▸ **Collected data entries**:
"""
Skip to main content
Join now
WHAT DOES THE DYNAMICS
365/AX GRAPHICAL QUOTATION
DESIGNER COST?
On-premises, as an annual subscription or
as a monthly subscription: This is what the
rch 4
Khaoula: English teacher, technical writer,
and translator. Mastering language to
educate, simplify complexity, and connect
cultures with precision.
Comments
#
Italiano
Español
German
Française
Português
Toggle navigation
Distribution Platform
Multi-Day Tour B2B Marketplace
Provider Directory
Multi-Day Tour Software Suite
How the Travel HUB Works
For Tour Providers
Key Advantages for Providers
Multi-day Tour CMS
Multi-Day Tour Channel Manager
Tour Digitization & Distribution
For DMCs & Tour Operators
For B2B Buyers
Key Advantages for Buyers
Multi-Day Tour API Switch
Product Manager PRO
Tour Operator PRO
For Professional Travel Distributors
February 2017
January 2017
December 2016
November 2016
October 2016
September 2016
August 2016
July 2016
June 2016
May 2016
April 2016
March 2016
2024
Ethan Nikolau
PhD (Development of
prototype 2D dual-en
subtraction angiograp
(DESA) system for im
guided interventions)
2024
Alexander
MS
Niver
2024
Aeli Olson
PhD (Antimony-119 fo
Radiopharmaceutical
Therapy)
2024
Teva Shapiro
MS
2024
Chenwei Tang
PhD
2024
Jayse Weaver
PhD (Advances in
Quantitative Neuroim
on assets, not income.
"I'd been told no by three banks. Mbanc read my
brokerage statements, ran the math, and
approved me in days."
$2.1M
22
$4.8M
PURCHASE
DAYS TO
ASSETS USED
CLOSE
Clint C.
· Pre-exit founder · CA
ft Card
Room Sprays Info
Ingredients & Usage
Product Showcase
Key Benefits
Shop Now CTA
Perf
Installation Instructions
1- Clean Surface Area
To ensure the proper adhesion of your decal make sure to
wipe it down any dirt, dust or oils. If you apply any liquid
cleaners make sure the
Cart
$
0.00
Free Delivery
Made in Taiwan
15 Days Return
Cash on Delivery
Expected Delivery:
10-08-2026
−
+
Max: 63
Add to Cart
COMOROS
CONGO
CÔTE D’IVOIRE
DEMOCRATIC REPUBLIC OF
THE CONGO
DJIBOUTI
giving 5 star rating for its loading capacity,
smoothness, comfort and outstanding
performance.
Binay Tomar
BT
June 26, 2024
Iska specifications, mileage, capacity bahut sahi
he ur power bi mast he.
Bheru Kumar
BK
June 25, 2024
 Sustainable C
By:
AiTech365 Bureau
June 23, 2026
"""
"""
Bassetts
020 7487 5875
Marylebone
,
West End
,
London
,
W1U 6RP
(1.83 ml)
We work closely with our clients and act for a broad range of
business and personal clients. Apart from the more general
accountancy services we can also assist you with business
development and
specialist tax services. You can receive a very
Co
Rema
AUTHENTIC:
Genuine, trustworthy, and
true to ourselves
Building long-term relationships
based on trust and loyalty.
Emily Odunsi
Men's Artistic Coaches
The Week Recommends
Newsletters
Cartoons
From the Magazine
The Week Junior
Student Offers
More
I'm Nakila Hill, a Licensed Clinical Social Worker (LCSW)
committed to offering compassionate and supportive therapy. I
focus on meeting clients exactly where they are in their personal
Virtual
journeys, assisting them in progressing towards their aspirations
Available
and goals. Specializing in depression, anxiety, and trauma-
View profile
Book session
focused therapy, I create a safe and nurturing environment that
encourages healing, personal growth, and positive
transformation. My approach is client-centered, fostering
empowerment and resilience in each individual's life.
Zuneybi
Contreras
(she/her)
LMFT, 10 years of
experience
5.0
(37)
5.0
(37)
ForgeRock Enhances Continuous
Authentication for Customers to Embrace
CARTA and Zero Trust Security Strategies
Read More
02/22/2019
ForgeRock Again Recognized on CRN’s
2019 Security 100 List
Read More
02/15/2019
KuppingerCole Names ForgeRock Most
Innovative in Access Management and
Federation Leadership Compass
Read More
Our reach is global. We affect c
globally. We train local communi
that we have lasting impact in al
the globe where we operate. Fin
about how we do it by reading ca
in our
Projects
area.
"""
▸ **HOW TO COMPLETE THIS TASK**:
In the records above, find the line with "founder · CA"; write out exactly that line and each one after it, stopping after the line with "June 23, 2026".

▸ **ANSWER BOX**:
· Pre-exit founder · CA
ft Card
Room Sprays Info
Ingredients & Usage
Product Showcase
Key Benefits
Shop Now CTA
Perf
Installation Instructions
1- Clean Surface Area
To ensure the proper adhesion of your decal make sure to
wipe it down any dirt, dust or oils. If you apply any liquid
cleaners make sure the
Cart
$
0.00
Free Delivery
Made in Taiwan
15 Days Return
Cash on Delivery
Expected Delivery:
10-08-2026
−
+
Max: 63
Add to Cart
COMOROS
CONGO
CÔTE D’IVOIRE
DEMOCRATIC REPUBLIC OF
THE CONGO
DJIBOUTI
giving 5 star rating for its loading capacity,
smoothness, comfort and outstanding
performance.
Binay Tomar
BT
June 26, 2024
Iska specifications, mileage, capacity bahut sahi
he ur power bi mast he.
Bheru Kumar
BK
June 25, 2024
 Sustainable C
By:
AiTech365 Bureau
June 23, 2026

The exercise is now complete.